Technical information
- Length: 60 km (37 mi)
- Diameter: 58 in (1,473 mm)

= Mannum–Adelaide pipeline =

Water pipeline in South Australia

The Mannum–Adelaide pipeline is a water pipeline in South Australia. It was the first major pipeline built from the River Murray to serve Adelaide. The pipeline project was started in 1949 and completed in March 1955. After suffering water restrictions every summer from 1949 to 1954, in the summer of 1957–1958 Adelaide was the only mainland capital not subject to restrictions.

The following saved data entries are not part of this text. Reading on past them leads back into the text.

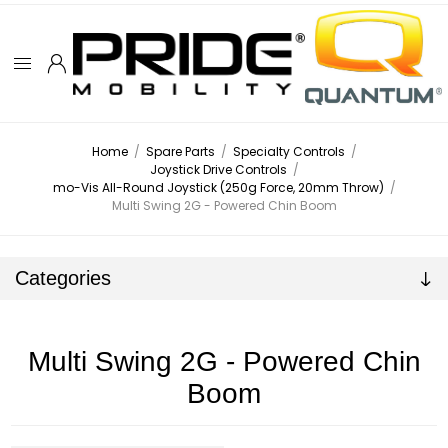
Home
/
Spare Parts
/
Specialty Controls
/
Joystick Drive Controls
/
mo-Vis All-Round Joystick (250g Force, 20mm Throw)
/
Multi Swing 2G - Powered Chin Boom
Categories
Multi Swing 2G - Powered Chin
Boom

The pipeline is 60 kilometres long and goes from Mannum to Hope Valley in Adelaide. Off takes from the pipeline supply the Warren Reservoir transfer main near Williamstown, the Little Para Reservoir dissipater on the outskirts of Adelaide, as well as the water treatment plants at Mannum, Palmer, Mt Pleasant and Anstey Hill. It is one of only two major pipelines in South Australia to supply Adelaide water from the River Murray, the other being the Murray Bridge-Onkaparinga pipeline. These two pipelines are also the only two pipelines used for bulk raw water transfer.

From 2019, SA Water has sought to reduce operating costs associated with the pipeline by installing a solar panel array to provide power for each pumping station on the route. Solar farms for Pipeline Pumping Stations 2 and 3 (PPS.2 and PPS.3) are both installed in the Palmer area.